Presenteeism is a word I recently heard while talking to a Human Resources friend.
Rather than being absent from work as in absenteeism, presenteeism is being at work but not “fully present”. Pain, anxiety, health issues, frustrations, change and challenges distract and affect one’s ability to focus, connect, feel inner balance and clarity to truly engage in the workplace, at home and in one’s communities.
I recently presented my “NeuroMindShift for a Resilient Mind” keynote to 100 Human resource professionals and 180 Social work professionals and I explained that I had spent most of my pre-accident life similar to this. I could be physically present but my mind would be elsewhere. Yes, I realize this isn’t the complete definition of presenteeism, but of the 300 people I spoke to I asked if they ever felt this way – present yet absent – and hands flew up in agreement.

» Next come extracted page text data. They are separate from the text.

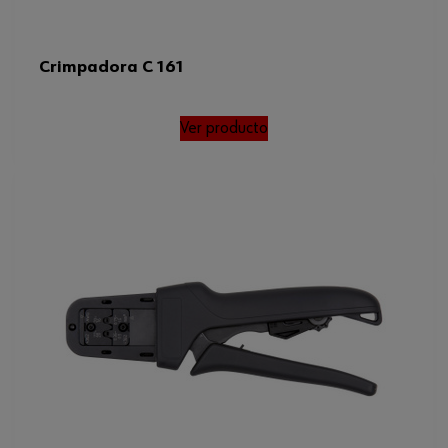
Crimpadora C 161
Ver producto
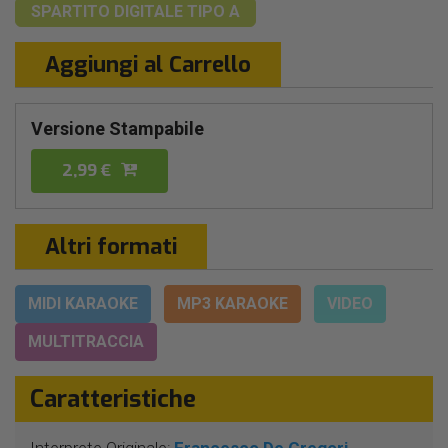
SPARTITO DIGITALE
TIPO A
Aggiungi al Carrello
Versione Stampabile
2,99 €
Altri formati
MIDI KARAOKE
MP3 KARAOKE
VIDEO
MULTITRACCIA
Caratteristiche
Interprete Originale:
Francesco De Gregori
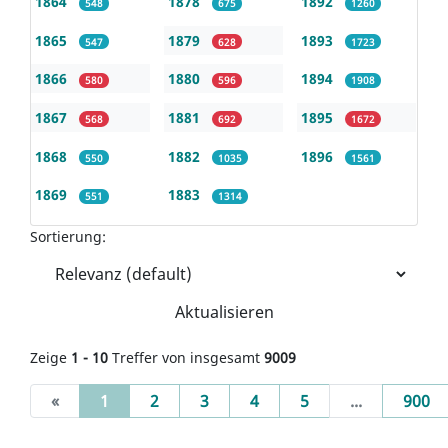
1864
1878
1892
548
675
1260
1865
1879
1893
547
628
1723
1866
1880
1894
580
596
1908
1867
1881
1895
568
692
1672
1868
1882
1896
550
1035
1561
1869
1883
551
1314
Sortierung:
Aktualisieren
Zeige
1 - 10
Treffer von insgesamt
9009
(current)
«
1
2
3
4
5
...
900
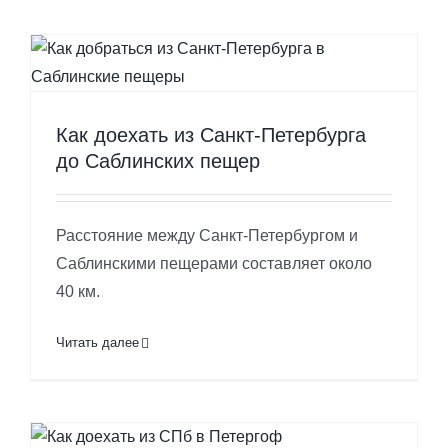
Как доехать из Санкт-Петербурга
до Саблинских пещер
Расстояние между Санкт-Петербургом и
Саблинскими пещерами составляет около
40 км.
Читать далее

We live in a world of challenges that create such chaos and havoc in our minds, that individuals that have not experienced a brain trauma, still experience the “side effects” of one.
A racing mind, hypersensitivity, fatigue, foggy thinking leading to difficult problem solving and decision making. This distracted, unfocused and constant experience of the fight or flight response to our daily challenges shuts down the communication within the brain of the prefrontal cortex (PFC) and the amygdala. The amygdala is a small almond like structure in the limbic area of the brain that gives perception and meaning to events. Unfortunately, it’s default mode is to focus on the negative and incite chaos.
The PFC is associated with approaching things in life and positive emotions, impulse control, deeper concentration, improved understanding, faster decision making and the ability to stand outside ourselves to get a better handle or perspective on what is happening around us. If the brain were a village the PFC can be compared to the Mayor. Yet when stress reins havoc the PFC is not in the loop of communication causing further effects – physical anomalies, migraines, unrelated pain, stomach ulcers, irritable bowel – all caused by this disequilibrium and miscommunication with the brain, body and spirit.
How do we remain present when life bucks you off?
How do we put the Mayor (PFC) back into power? By using the NeuroMindShift practices such as yawning, deep breathing, thymus taps and other strategies I have shared previously to develop a resilient mind. Resilience really comes down to how quickly we recover from upsets. Jon Kabat Zinn in “Full Catastrophe Living” indicates that the left PFC activation is associated with an experience of resiliency in individuals and it has been found that people who are highly resilient – who bounce back right away – can have as much as 30 times more activation in the PFC than those who are not.
There are many other NeuroMindShift Practices for building a Resilient Mind that I will share in future. A resilient mind is one grounded in the present moment, fully aware and flowing moment to moment to deal effectively with the challenges and chaos that confronts us every day at work, at home and in our communities. It is not an easy task. It takes dedication, tenacity and a wee bit of humour to bounce back when life bucks you off! But as a community of “Bounce Back Experts” we can support one another and prevail when times get tough.